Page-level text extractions
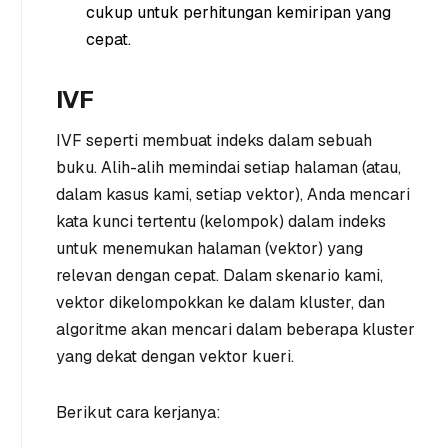
cukup untuk perhitungan kemiripan yang
cepat.
IVF
IVF seperti membuat indeks dalam sebuah
buku. Alih-alih memindai setiap halaman (atau,
dalam kasus kami, setiap vektor), Anda mencari
kata kunci tertentu (kelompok) dalam indeks
untuk menemukan halaman (vektor) yang
relevan dengan cepat. Dalam skenario kami,
vektor dikelompokkan ke dalam kluster, dan
algoritme akan mencari dalam beberapa kluster
yang dekat dengan vektor kueri.
Berikut cara kerjanya:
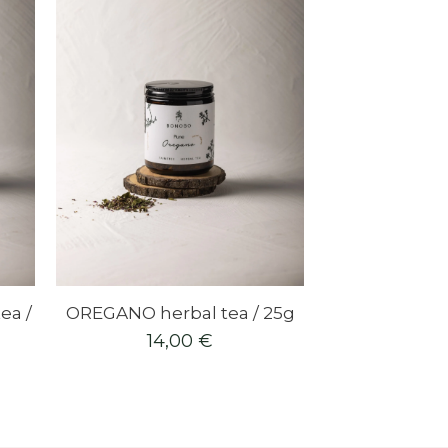
ea /
OREGANO herbal tea / 25g
14,00
€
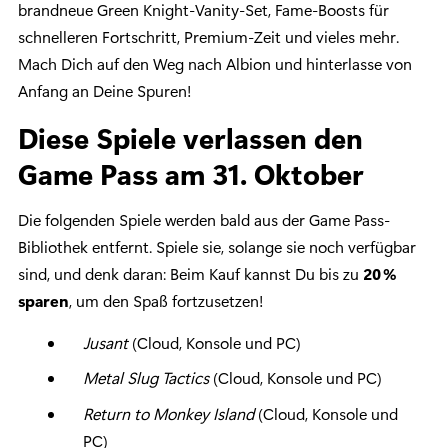
brandneue Green Knight-Vanity-Set, Fame-Boosts für
schnelleren Fortschritt, Premium-Zeit und vieles mehr.
Mach Dich auf den Weg nach Albion und hinterlasse von
Anfang an Deine Spuren!
Diese Spiele verlassen den
Game Pass am 31. Oktober
Die folgenden Spiele werden bald aus der Game Pass-
Bibliothek entfernt. Spiele sie, solange sie noch verfügbar
sind, und denk daran: Beim Kauf kannst Du bis zu
20
%
sparen
, um den Spaß fortzusetzen!
Jusant
(Cloud, Konsole und PC)
Metal Slug Tactics
(Cloud, Konsole und PC)
Return to Monkey Island
(Cloud, Konsole und
PC)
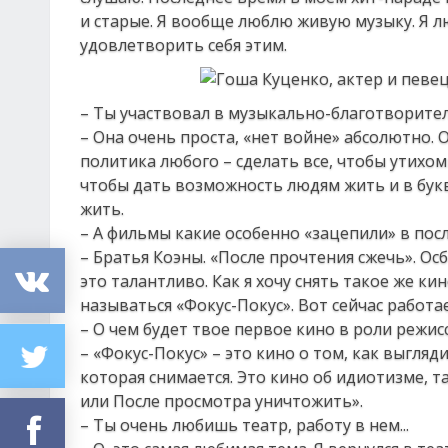
и старые. Я вообще люблю живую музыку. Я л
удовлетворить себя этим.
– Ты участвовал в музыкально-благотворител
– Она очень проста, «нет войне» абсолютно.
политика любого – сделать все, чтобы утихо
чтобы дать возможность людям жить и в бук
жить.
– А фильмы какие особенно «зацепили» в пос
– Братья Коэны. «После прочтения сжечь». Ос
это талантливо. Как я хочу снять такое же кин
называться «Фокус-Покус». Вот сейчас работа
– О чем будет твое первое кино в роли режис
– «Фокус-Покус» – это кино о том, как выгля
которая снимается. Это кино об идиотизме, та
или После просмотра уничтожить».
– Ты очень любишь театр, работу в нем...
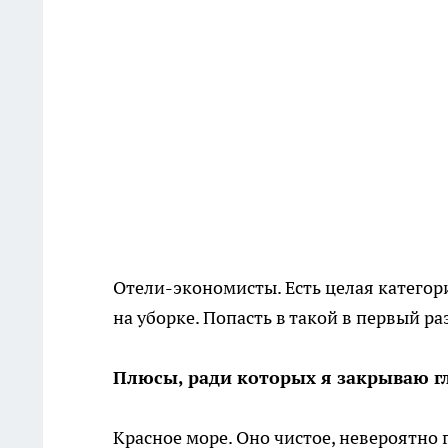
Отели-экономисты. Есть целая категория
на уборке. Попасть в такой в первый р
Плюсы, ради которых я закрываю г
Красное море. Оно чистое, невероятно 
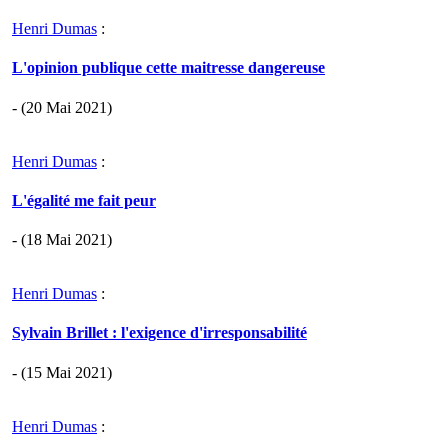
Henri Dumas
:
L'opinion publique cette maitresse dangereuse
- (20 Mai 2021)
Henri Dumas
:
L'égalité me fait peur
- (18 Mai 2021)
Henri Dumas
:
Sylvain Brillet : l'exigence d'irresponsabilité
- (15 Mai 2021)
Henri Dumas
:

**What is being asked**
Check the lines above for the word "Game" and give the number of lines where it appears, with no other text.

**Answer to the exercise**
2